期刊
CEREBRAL CORTEX
卷 20, 期 8, 页码 1937-1945出版社
OXFORD UNIV PRESS INC
DOI: 10.1093/cercor/bhp264
关键词
autism; brain; Broca's area; integration; pragmatics
Language in high-functioning autism is characterized by pragmatic and semantic deficits, and people with autism have a reduced tendency to integrate information. Because the left and right inferior frontal (LIE and RIF) regions are implicated with integration of speaker information, world knowledge, and semantic knowledge, we hypothesized that abnormal functioning of the LIF and RIF regions might contribute to pragmatic and semantic language deficits in autism. Brain activation of sixteen 12- to 18-year-old, high-functioning autistic participants was measured with functional magnetic resonance imaging during sentence comprehension and compared with that of twenty-six matched controls. The content of the pragmatic sentence was congruent or incongruent with respect to the speaker characteristics (male/female, child/adult, and upper class/lower class).
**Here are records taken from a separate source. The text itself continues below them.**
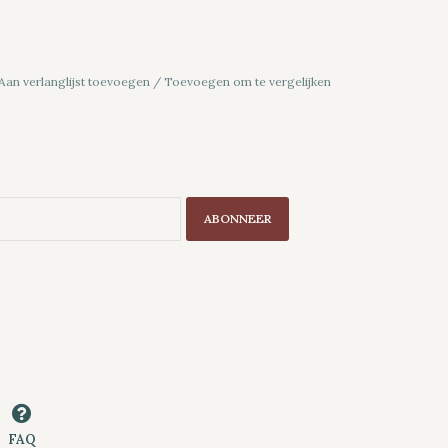
Aan verlanglijst toevoegen
/
Toevoegen om te vergelijken
ABONNEER
FAQ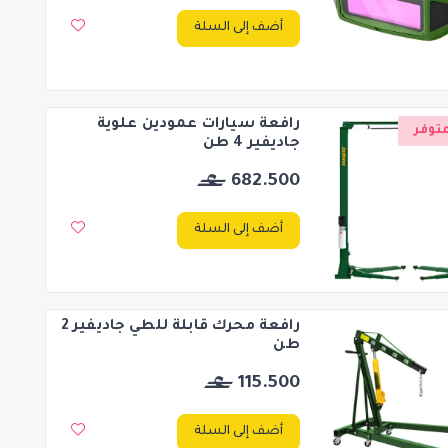
أضف إلى السلة
رافعة سيارات عمودين علوية
توفر
جاديفير 4 طن
682.500
أضف إلى السلة
رافعة محرك قابلة للطي جاديفير 2
طن
115.500
أضف إلى السلة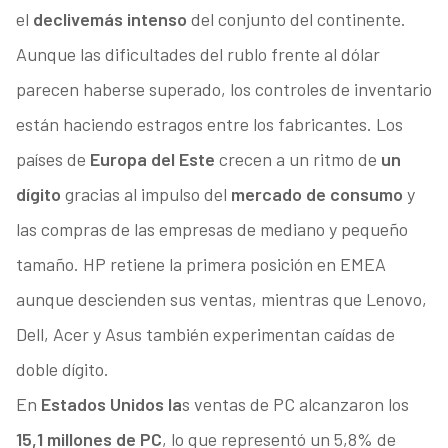
el
declive
más intenso
del conjunto del continente.
Aunque las dificultades del rublo frente al dólar
parecen haberse superado, los controles de inventario
están haciendo estragos entre los fabricantes. Los
países de
Europa del Este
crecen a un ritmo de
un
dígito
gracias al impulso del
mercado de consumo
y
las compras de las empresas de mediano y pequeño
tamaño. HP retiene la primera posición en EMEA
aunque descienden sus ventas, mientras que Lenovo,
Dell, Acer y Asus también experimentan caídas de
doble dígito.
En
Estados Unidos la
s ventas de PC alcanzaron los
15,1 millones de PC
, lo que representó un 5,8% de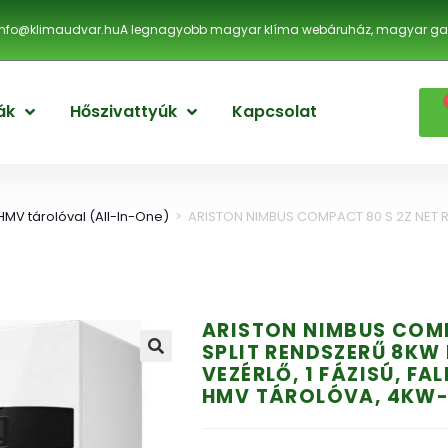
info@klimaudvar.hu
A legnagyobb magyar klíma webáruház, magyar gar
ák
Hőszivattyúk
Kapcsolat
HMV tárolóval (All-In-One)
>
ARISTON NIMBUS COMPACT 80 S 2Z NET R3
ARISTON NIMBUS COMP
SPLIT RENDSZERŰ 8KW 
VEZÉRLŐ, 1 FÁZISÚ, FAL
HMV TÁROLÓVA, 4KW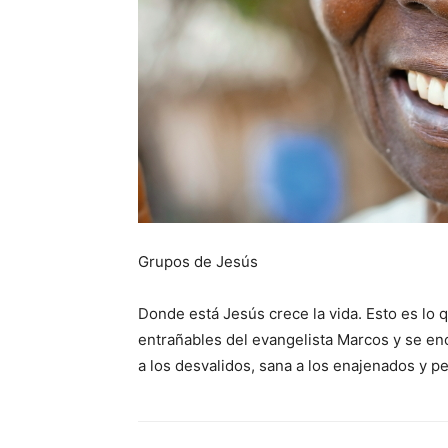
Grupos de Jesús
Donde está Jesús crece la vida. Esto es lo
entrañables del evangelista Marcos y se en
a los desvalidos, sana a los enajenados y 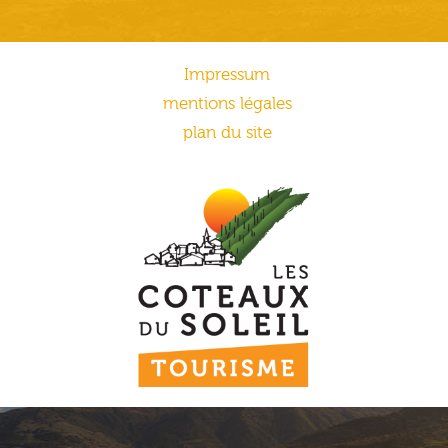
Impressum
mentions légales
plan du site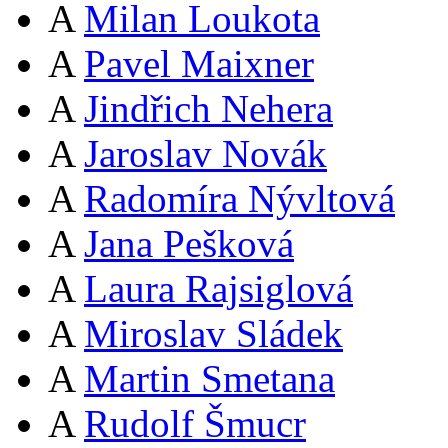
A
Milan Loukota
A
Pavel Maixner
A
Jindřich Nehera
A
Jaroslav Novák
A
Radomíra Nývltová
A
Jana Pešková
A
Laura Rajsiglová
A
Miroslav Sládek
A
Martin Smetana
A
Rudolf Šmucr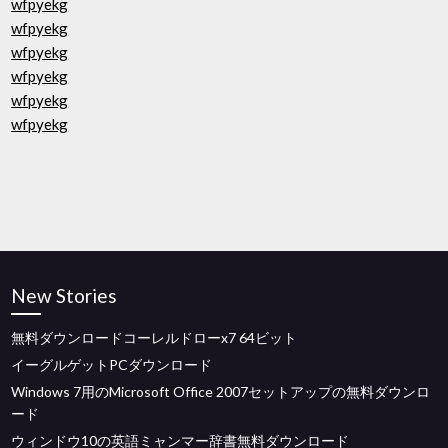
wfpyekg
wfpyekg
wfpyekg
wfpyekg
wfpyekg
wfpyekg
New Stories
無料ダウンロードコーレルドローx7 64ビット
イーグルゲットPCダウンロード
Windows 7用のMicrosoft Office 2007セットアップの無料ダウンロ
ード
ウィンドウ10の英語ミャンマー辞書無料ダウンロード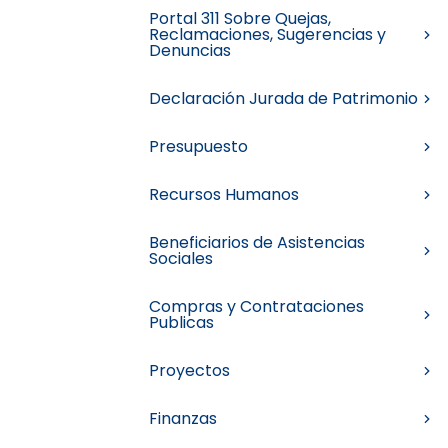
Portal 311 Sobre Quejas,
Reclamaciones, Sugerencias y
Denuncias
Declaración Jurada de Patrimonio
Presupuesto
Recursos Humanos
Beneficiarios de Asistencias
Sociales
Compras y Contrataciones
Publicas
Proyectos
Finanzas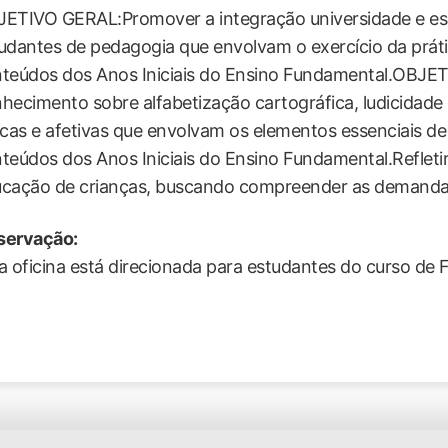
ETIVO GERAL:Promover a integração universidade e esc
udantes de pedagogia que envolvam o exercício da prát
teúdos dos Anos Iniciais do Ensino Fundamental.OBJE
hecimento sobre alfabetização cartográfica, ludicidade e
icas e afetivas que envolvam os elementos essenciais d
teúdos dos Anos Iniciais do Ensino Fundamental.Refletir
cação de crianças, buscando compreender as demand
servação:
a oficina está direcionada para estudantes do curso de 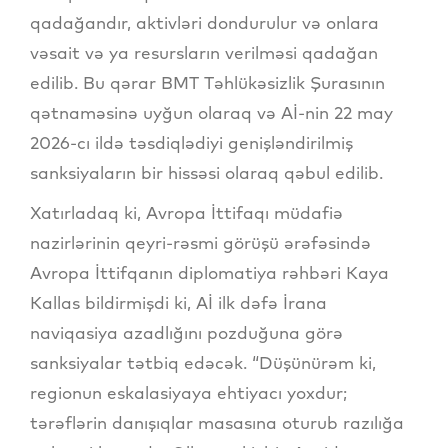
qadağandır, aktivləri dondurulur və onlara
vəsait və ya resursların verilməsi qadağan
edilib. Bu qərar BMT Təhlükəsizlik Şurasının
qətnaməsinə uyğun olaraq və Aİ-nin 22 may
2026-cı ildə təsdiqlədiyi genişləndirilmiş
sanksiyaların bir hissəsi olaraq qəbul edilib.
Xatırladaq ki, Avropa İttifaqı müdafiə
nazirlərinin qeyri-rəsmi görüşü ərəfəsində
Avropa İttifqanın diplomatiya rəhbəri Kaya
Kallas bildirmişdi ki, Aİ ilk dəfə İrana
naviqasiya azadlığını pozduğuna görə
sanksiyalar tətbiq edəcək. “Düşünürəm ki,
regionun eskalasiyaya ehtiyacı yoxdur;
tərəflərin danışıqlar masasına oturub razılığa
The semantic- and world-knowledge sentences were congruent or incongruent with respect to semantic expectancies and factual expectancies about the world, respectively. In the semantic-knowledge and world-knowledge condition, activation of the LIE region did not differ between groups. In sentences that required integration of speaker information, the autism group showed abnormally reduced activation of the LIF region. The results suggest that people with autism may recruit the LIE region in a different manner in tasks that demand integration of social information.